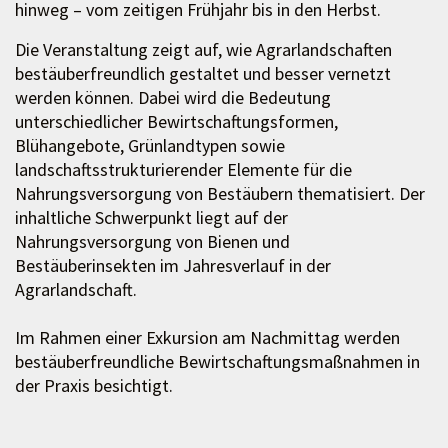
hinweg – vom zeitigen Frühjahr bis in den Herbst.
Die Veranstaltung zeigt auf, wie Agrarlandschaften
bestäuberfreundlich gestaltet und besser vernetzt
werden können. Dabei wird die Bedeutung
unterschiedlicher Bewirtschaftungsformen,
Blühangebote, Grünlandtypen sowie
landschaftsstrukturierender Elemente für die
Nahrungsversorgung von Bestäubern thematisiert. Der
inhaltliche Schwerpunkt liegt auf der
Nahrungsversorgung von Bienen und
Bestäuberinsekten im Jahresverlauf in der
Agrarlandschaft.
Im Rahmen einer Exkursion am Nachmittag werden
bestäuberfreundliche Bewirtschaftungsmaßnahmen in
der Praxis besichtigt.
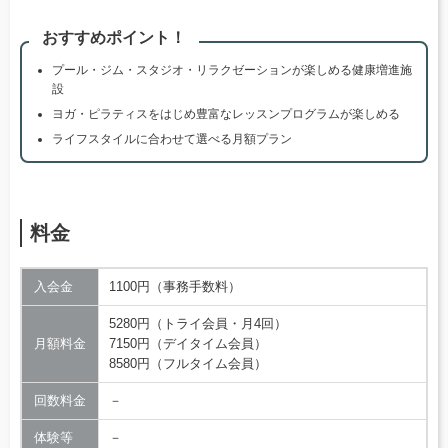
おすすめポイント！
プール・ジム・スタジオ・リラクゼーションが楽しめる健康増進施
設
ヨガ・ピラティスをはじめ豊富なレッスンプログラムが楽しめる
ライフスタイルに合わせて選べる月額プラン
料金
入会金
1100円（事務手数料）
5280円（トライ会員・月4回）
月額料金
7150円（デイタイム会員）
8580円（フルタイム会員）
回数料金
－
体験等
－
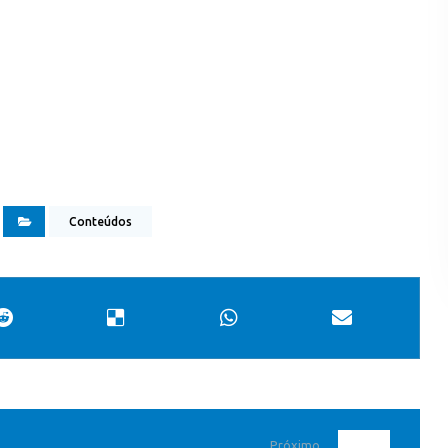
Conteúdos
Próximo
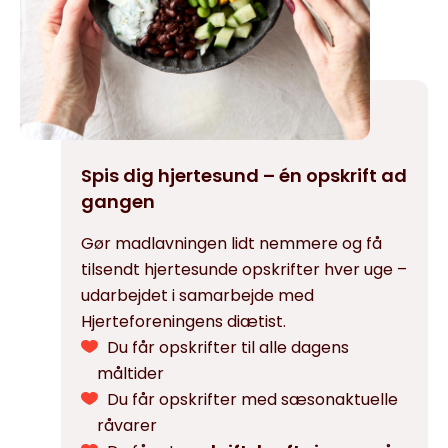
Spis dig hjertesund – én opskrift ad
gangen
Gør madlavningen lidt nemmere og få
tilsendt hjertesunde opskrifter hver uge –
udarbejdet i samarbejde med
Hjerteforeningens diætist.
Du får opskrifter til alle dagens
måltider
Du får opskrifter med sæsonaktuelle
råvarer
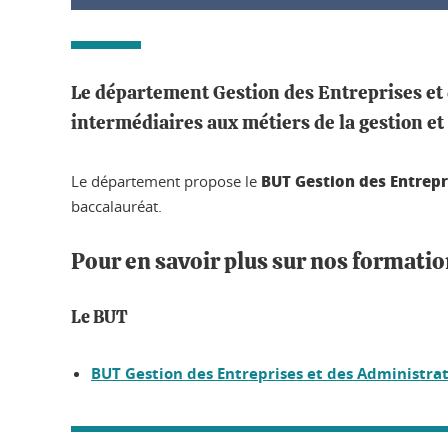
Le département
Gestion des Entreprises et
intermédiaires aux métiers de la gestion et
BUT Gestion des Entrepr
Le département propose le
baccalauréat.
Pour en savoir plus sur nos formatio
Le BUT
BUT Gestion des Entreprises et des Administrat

——————————

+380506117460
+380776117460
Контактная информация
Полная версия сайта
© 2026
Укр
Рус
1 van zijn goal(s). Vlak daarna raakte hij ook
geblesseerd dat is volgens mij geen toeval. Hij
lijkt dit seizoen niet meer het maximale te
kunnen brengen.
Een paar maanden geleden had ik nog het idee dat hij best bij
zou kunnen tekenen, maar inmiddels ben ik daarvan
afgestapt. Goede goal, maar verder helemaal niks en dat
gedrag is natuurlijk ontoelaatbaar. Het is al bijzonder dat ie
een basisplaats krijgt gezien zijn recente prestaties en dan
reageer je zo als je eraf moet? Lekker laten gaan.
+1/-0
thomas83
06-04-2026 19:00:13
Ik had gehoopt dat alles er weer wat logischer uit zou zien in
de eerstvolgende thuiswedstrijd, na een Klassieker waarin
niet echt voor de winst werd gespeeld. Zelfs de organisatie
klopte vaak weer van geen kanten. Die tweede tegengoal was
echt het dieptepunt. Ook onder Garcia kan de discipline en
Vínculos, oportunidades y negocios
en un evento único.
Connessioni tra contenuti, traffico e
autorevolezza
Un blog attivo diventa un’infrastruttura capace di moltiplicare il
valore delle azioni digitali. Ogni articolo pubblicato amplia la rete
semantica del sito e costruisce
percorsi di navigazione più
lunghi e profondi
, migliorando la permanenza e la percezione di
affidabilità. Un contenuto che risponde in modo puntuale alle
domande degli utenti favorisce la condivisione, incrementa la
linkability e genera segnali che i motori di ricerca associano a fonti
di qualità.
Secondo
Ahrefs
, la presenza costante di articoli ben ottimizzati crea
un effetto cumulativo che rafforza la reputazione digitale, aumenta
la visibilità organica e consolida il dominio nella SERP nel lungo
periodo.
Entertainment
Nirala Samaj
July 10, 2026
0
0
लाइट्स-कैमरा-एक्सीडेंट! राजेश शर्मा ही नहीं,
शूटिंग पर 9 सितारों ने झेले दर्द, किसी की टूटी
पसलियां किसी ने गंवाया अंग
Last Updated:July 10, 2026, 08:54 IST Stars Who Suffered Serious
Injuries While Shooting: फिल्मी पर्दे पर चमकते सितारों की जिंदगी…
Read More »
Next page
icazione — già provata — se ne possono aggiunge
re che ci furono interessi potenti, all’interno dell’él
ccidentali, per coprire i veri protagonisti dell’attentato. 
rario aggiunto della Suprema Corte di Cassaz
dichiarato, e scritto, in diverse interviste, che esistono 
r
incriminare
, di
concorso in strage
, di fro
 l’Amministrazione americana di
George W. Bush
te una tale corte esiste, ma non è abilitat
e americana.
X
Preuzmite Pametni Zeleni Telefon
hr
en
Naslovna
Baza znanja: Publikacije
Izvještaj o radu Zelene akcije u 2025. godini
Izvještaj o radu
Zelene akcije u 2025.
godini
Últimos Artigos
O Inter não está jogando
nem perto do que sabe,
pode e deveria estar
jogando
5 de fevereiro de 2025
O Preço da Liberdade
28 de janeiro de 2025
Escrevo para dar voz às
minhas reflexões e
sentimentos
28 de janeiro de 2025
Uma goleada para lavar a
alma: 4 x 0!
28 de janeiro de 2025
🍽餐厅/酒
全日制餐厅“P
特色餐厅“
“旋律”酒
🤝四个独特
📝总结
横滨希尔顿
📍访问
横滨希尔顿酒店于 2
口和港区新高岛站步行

——————————

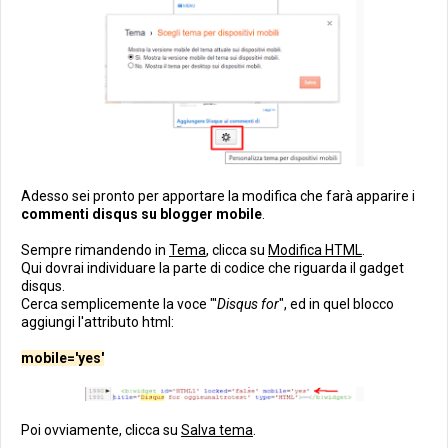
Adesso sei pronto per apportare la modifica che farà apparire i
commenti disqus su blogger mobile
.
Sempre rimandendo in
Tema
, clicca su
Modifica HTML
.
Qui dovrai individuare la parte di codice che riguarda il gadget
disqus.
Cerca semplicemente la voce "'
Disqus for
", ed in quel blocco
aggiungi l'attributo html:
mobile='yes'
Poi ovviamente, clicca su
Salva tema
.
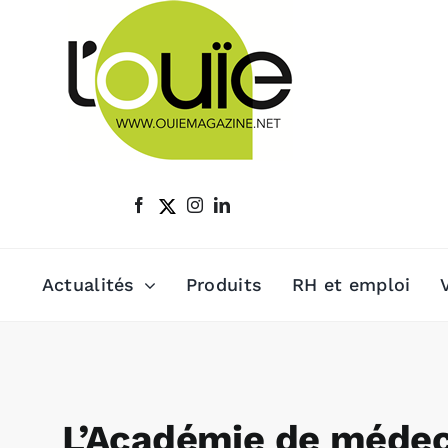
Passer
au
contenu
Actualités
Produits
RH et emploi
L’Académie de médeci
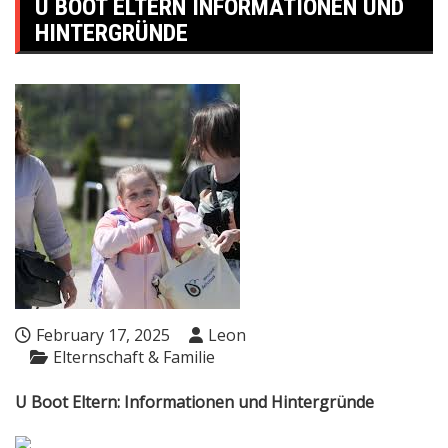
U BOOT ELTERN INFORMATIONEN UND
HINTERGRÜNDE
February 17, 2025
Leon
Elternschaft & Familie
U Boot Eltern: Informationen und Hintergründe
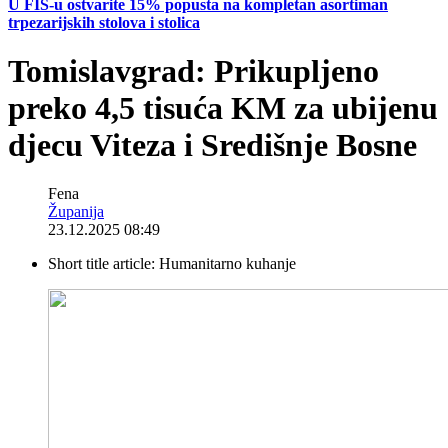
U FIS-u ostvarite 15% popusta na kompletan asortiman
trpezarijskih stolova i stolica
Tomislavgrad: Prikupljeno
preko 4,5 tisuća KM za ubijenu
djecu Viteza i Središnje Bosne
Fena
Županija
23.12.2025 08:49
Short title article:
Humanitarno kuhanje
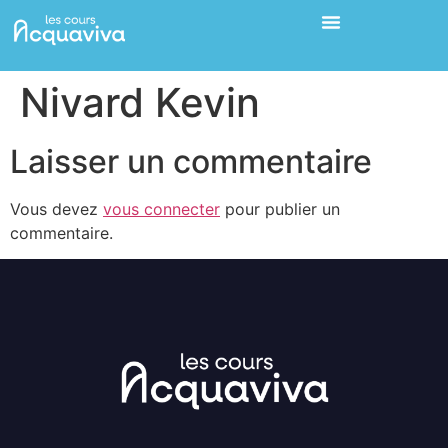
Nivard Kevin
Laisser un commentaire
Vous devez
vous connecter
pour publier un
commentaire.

——————————

## Task directions:
Using the data above, return the lines from the one holding "hinweg – vom" through the one holding "Gør madlavningen lidt nemmere og få" exactly, but not the pictures.

## Solution to the problem:
hinweg – vom zeitigen Frühjahr bis in den Herbst.
Die Veranstaltung zeigt auf, wie Agrarlandschaften
bestäuberfreundlich gestaltet und besser vernetzt
werden können. Dabei wird die Bedeutung
unterschiedlicher Bewirtschaftungsformen,
Blühangebote, Grünlandtypen sowie
landschaftsstrukturierender Elemente für die
Nahrungsversorgung von Bestäubern thematisiert. Der
inhaltliche Schwerpunkt liegt auf der
Nahrungsversorgung von Bienen und
Bestäuberinsekten im Jahresverlauf in der
Agrarlandschaft.
Im Rahmen einer Exkursion am Nachmittag werden
bestäuberfreundliche Bewirtschaftungsmaßnahmen in
der Praxis besichtigt.
おすすめポイント！
プール・ジム・スタジオ・リラクゼーションが楽しめる健康増進施
設
ヨガ・ピラティスをはじめ豊富なレッスンプログラムが楽しめる
ライフスタイルに合わせて選べる月額プラン
料金
入会金
1100円（事務手数料）
5280円（トライ会員・月4回）
月額料金
7150円（デイタイム会員）
8580円（フルタイム会員）
回数料金
－
体験等
－
Conteúdos
Próximo
Spis dig hjertesund – én opskrift ad
gangen
Gør madlavningen lidt nemmere og få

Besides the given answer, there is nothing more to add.